Reputation: 188
To avoid a lot of unnecessary copying I'm trying to store unique_ptr's in a list of pairs. I'm using a simple class Test which takes a QString;
I'm using VS2013 with Qt5.4
using std::unique_ptr;
QList<QPair<unique_ptr<Test>, unique_ptr<Test>>> list;
auto a = std::make_unique<Test>("a");
auto b = std::make_unique<Test>("b");
// First make a pair
auto pair = qMakePair(std::move(a), std::move(b)); // Fails
// Error C2280 - attempting to reference a deleted function
Because of failure I tried:
QList<std::pair<unique_ptr<Test>, unique_ptr<Test>>> list;
auto pair = std::make_pair(std::move(a), std::move(b)); // Succes
list.append(std::move(pair)); // Fails
// Error C2280 - attempting to reference a deleted function
Because of failure I changed completely to STL containters:
std::list<std::pair<unique_ptr<Test>, unique_ptr<Test>>> list;
auto pair = make_pair(std::move(a), std::move(b)); // Succes
list.push_back(std::move(pair)); // Succes
This works.

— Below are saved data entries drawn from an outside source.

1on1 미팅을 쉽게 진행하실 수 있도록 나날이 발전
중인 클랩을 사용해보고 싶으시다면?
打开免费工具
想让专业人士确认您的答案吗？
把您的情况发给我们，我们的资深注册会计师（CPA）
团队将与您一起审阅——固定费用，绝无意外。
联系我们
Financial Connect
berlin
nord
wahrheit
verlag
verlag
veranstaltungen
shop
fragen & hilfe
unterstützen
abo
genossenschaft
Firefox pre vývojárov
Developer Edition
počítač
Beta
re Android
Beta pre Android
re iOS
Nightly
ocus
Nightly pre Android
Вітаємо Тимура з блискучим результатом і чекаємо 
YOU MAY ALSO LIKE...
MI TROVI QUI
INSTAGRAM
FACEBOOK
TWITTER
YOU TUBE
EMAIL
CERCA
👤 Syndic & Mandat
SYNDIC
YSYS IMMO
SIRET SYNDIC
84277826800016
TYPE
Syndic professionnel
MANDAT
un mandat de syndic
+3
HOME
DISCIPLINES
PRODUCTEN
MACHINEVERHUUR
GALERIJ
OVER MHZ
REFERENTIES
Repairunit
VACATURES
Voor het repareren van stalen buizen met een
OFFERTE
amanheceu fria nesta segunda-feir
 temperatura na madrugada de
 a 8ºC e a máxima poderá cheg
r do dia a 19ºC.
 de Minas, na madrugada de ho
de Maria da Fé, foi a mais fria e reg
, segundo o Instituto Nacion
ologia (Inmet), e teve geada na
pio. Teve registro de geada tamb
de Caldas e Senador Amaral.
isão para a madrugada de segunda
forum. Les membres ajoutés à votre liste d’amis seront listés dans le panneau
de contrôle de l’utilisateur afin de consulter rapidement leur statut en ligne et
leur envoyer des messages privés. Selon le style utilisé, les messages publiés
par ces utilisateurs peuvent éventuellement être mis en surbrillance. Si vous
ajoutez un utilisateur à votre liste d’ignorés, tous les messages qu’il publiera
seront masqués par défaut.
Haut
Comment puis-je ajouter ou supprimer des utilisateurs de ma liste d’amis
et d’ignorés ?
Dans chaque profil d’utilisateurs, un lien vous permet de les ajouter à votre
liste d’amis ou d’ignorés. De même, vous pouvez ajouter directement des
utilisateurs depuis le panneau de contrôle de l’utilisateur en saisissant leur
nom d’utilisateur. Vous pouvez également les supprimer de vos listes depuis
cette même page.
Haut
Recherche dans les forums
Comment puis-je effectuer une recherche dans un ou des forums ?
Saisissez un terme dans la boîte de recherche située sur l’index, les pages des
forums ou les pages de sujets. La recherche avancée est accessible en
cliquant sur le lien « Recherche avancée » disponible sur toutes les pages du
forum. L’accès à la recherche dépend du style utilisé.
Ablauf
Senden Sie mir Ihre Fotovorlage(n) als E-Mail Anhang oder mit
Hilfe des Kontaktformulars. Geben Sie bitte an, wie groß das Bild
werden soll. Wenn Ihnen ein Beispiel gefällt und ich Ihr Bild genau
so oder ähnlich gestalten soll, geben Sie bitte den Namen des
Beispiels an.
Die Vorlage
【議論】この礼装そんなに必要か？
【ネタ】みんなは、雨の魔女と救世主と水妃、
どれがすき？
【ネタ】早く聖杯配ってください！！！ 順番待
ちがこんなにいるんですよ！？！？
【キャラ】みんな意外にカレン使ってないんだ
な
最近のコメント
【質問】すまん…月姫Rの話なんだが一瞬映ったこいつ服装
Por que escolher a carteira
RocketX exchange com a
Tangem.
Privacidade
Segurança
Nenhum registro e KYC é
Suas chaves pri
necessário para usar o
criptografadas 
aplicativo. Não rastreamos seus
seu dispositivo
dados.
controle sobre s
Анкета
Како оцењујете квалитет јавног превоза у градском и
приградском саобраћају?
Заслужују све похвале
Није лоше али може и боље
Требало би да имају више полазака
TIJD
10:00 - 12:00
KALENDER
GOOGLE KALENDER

Is my conclusion correct that these Qt containers don't support move semantics and I have to use STL instead?
Upvotes: 6
Views: 3800
Reputation: 25680
std::unique_ptr
is not copyable, so nope for Qt containers.
Qt containers where created way before std::move (or even std::string) became a thing.
OTOH, you might as well use the std-containers if they work for you, unless you had some specific use case in mind? Use shared_ptr<const std::vector>
if you need immutability?
Update:
The reason is that Qt containers are copy-on-write, so they (implicitly and unnoticeable) share data between copies until they are modified. Thus their implementation require elements to be copyable.